About 20 people showed up for a public hearing to discuss plans for the continuation of a penny sales tax dedicated to education, but most of them were school board members or district officials.
“I think it’s one of two things. Either they are satisfied ... or they don’t know about it,” Jones said of the low number of stakeholders at the meeting.
Because Jones was confident in the measures his staff took to publicize the hearing, he said he would take the low attendance as a sign there’s “nothing on the list that’s objectionable” or nothing of great interest that’s been left off.
Jason Daniel, the district’s executive director for capital projects, presented a list of potential projects that could be funded by the tax, which would begin Jan. 1, 2016, and replace the current tax that ends Dec. 31. The tax would have to be approved by voters Nov. 3 after the referendum is approved by the school board.
Chief among the projects is a new middle and high school campus at the current Northeast High School site. The new school would replace Northeast High and Appling Middle schools, both built in 1963 and among the oldest in the county.
The schools would require $22 million to be renovated, and Daniel said the district actually needs smaller schools for that zone.
“Right now, Northeast and Appling are oversized for their student population, grossly oversized actually,” he said.
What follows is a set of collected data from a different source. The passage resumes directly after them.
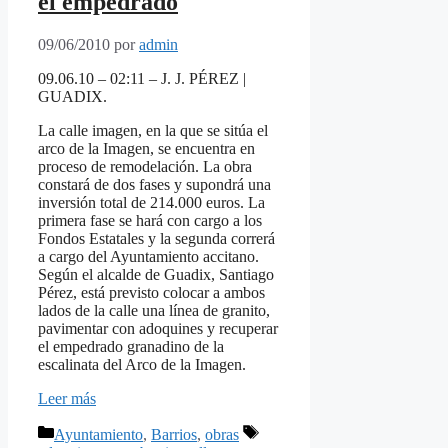
el empedrado
09/06/2010
por
admin
09.06.10 – 02:11 – J. J. PÉREZ |
GUADIX.
La calle imagen, en la que se sitúa el
arco de la Imagen, se encuentra en
proceso de remodelación. La obra
constará de dos fases y supondrá una
inversión total de 214.000 euros. La
primera fase se hará con cargo a los
Fondos Estatales y la segunda correrá
a cargo del Ayuntamiento accitano.
Según el alcalde de Guadix, Santiago
Pérez, está previsto colocar a ambos
lados de la calle una línea de granito,
pavimentar con adoquines y recuperar
el empedrado granadino de la
escalinata del Arco de la Imagen.
Leer más
Categorías
Etiquetas
Ayuntamiento
,
Barrios
,
obras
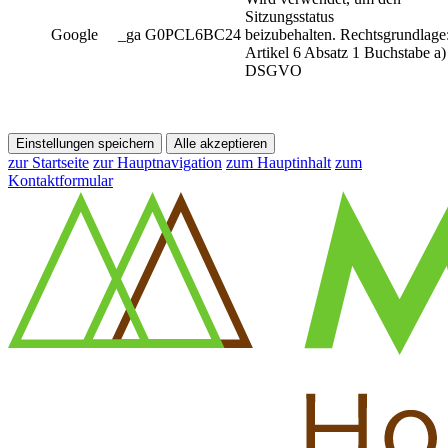
Sitzungsstatus
Google
_ga G0PCL6BC24
beizubehalten. Rechtsgrundlage
Artikel 6 Absatz 1 Buchstabe a)
DSGVO
Einstellungen speichern
Alle akzeptieren
zur Startseite
zur Hauptnavigation
zum Hauptinhalt
zum
Kontaktformular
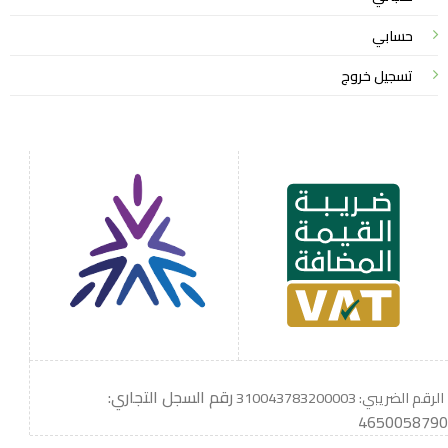
حسابي
تسجيل خروج
رقم السجل التجاري:
الرقم الضريبي: 310043783200003
4650058790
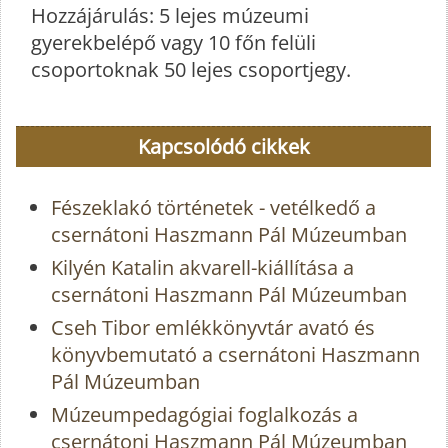
Hozzájárulás: 5 lejes múzeumi
gyerekbelépő vagy 10 főn felüli
csoportoknak 50 lejes csoportjegy.
Kapcsolódó cikkek
Fészeklakó történetek - vetélkedő a
csernátoni Haszmann Pál Múzeumban
Kilyén Katalin akvarell-kiállítása a
csernátoni Haszmann Pál Múzeumban
Cseh Tibor emlékkönyvtár avató és
könyvbemutató a csernátoni Haszmann
Pál Múzeumban
Múzeumpedagógiai foglalkozás a
csernátoni Haszmann Pál Múzeumban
Daniel estimated the full list of projects would cost an estimated $148 million with the district generating between $144 and $150 million in sales tax revenue over five years. There are other funding options available for some of the projects, and Daniel said bonds wouldn’t be recommended because the new school would be the most expensive endeavor and wouldn’t happen immediately.
“I would want a little bit of time for design ... and that would give time for collections,” he said.
Playground improvements, renovations and school security upgrades also are on the list. Property acquisition also is a part of the proposal, but Daniel said that was more of a precaution.
“Just putting it on there as a placeholder so we’d have the option, if needed,” he said.
The district had received 66 completed surveys from community members as of last count Monday, and school board members will get their first preview of the results at Thursday’s board meeting before the survey closes June 5. The surveys allow the public to designate which projects it thinks should be pursued.
Board President Thelma Dillard, who attended the meeting along with board members Lester Miller and Sue Sipe, requested that board members get updates as soon as possible.
“I’d like to have time to look at all this,” she said.
A second meeting will be held at Howard High School at 6 p.m. Wednesday.